Records for the exercise Start Marker

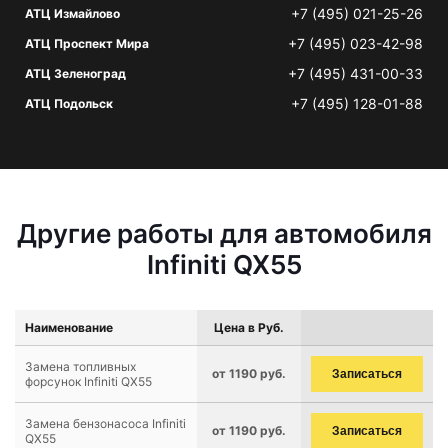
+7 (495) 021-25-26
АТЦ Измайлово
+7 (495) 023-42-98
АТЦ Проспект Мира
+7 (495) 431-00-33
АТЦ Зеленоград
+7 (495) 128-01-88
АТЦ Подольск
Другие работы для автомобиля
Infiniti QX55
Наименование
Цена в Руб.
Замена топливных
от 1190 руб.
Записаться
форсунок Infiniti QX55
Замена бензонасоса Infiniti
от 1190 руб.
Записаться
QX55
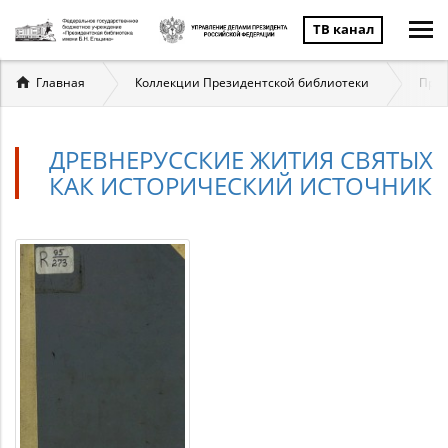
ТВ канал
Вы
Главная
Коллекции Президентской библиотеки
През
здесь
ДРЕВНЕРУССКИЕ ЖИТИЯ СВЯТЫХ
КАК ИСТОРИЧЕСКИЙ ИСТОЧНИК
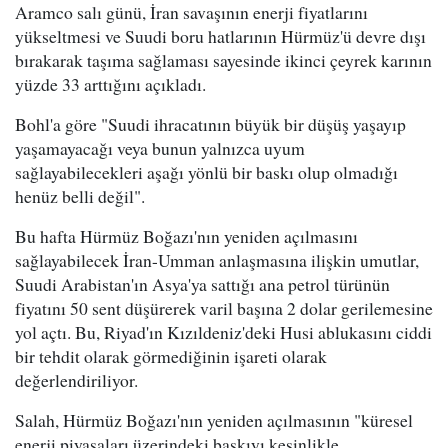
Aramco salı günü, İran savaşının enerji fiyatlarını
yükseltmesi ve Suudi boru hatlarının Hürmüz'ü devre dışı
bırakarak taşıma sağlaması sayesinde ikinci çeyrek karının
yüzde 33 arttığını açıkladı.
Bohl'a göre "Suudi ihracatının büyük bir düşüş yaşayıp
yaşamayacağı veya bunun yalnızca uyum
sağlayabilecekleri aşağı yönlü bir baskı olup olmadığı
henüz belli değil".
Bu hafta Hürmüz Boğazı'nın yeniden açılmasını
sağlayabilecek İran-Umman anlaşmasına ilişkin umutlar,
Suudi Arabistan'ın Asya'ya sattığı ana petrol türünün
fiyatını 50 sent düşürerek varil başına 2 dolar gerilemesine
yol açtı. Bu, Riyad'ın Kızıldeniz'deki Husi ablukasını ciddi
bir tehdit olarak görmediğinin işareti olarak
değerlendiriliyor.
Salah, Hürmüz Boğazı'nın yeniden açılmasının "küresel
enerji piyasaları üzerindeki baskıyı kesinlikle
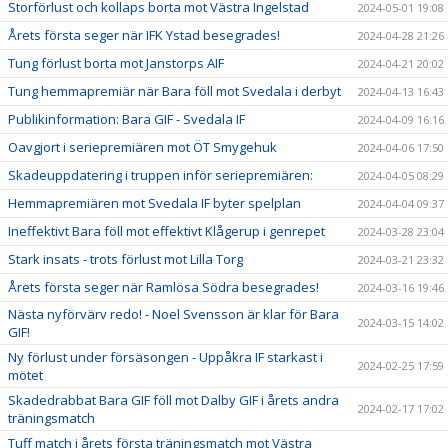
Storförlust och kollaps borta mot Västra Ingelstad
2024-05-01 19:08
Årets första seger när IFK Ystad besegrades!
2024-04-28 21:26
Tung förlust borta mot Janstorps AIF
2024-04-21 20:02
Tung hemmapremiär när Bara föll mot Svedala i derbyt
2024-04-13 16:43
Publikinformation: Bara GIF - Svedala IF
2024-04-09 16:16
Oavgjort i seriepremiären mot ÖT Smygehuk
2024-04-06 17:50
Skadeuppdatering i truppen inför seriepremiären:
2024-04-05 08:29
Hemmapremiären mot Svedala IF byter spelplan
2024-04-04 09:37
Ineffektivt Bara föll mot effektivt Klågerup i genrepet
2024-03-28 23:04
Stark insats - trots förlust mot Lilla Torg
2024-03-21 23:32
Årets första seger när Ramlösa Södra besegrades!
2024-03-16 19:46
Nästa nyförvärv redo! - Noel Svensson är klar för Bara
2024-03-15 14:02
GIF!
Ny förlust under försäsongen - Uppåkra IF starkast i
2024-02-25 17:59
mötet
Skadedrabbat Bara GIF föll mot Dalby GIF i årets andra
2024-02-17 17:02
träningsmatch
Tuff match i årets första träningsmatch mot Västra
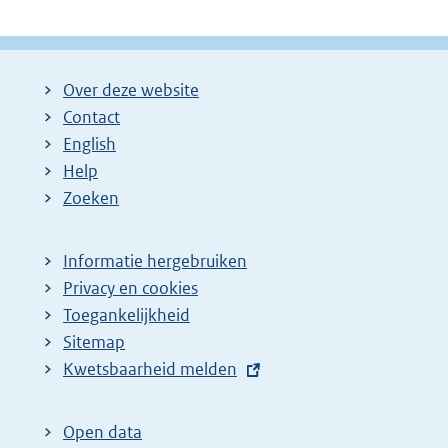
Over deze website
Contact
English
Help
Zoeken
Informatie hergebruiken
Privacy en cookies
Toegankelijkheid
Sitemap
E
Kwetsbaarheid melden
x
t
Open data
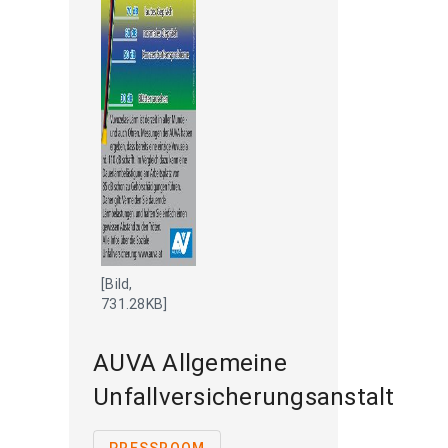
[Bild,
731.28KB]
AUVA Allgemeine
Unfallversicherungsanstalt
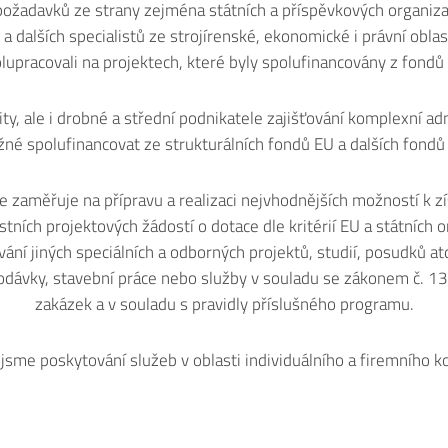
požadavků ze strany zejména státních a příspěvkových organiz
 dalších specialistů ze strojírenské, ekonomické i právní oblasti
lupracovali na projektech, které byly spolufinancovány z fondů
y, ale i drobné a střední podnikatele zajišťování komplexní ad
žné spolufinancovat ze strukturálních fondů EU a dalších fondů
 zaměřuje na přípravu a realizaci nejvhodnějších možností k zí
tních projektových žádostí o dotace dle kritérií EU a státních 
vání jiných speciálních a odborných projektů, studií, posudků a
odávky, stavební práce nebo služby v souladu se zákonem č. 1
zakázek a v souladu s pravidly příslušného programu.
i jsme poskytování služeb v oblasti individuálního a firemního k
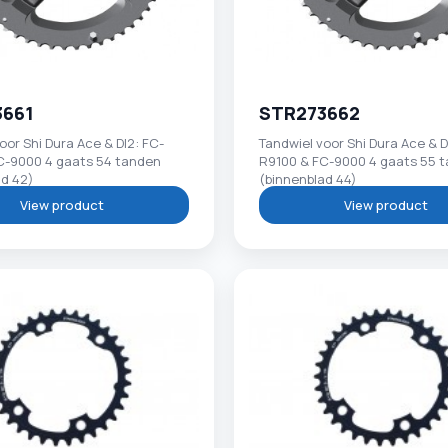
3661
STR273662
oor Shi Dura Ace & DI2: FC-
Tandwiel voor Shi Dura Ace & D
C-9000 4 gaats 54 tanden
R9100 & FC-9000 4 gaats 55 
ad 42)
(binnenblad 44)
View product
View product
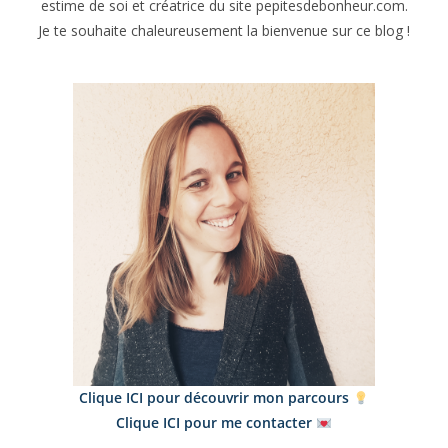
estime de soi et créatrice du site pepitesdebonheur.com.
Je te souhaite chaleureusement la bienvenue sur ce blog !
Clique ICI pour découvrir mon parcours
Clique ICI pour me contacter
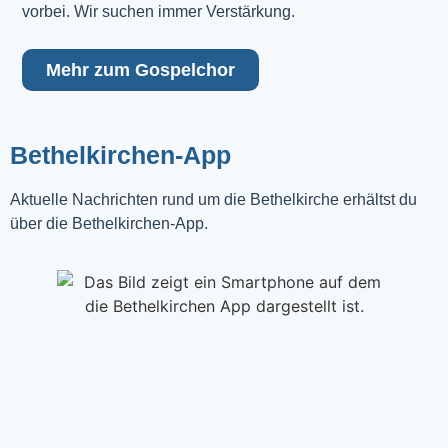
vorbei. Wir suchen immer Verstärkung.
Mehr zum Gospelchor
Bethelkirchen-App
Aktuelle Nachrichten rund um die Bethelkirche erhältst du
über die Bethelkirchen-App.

Records for the exercise End Marker

Exercise goal: What lines in the data above contain the word "Svedala"? Show them all.

Response for this exercise:
Tung hemmapremiär när Bara föll mot Svedala i derbyt
Publikinformation: Bara GIF - Svedala IF
Hemmapremiären mot Svedala IF byter spelplan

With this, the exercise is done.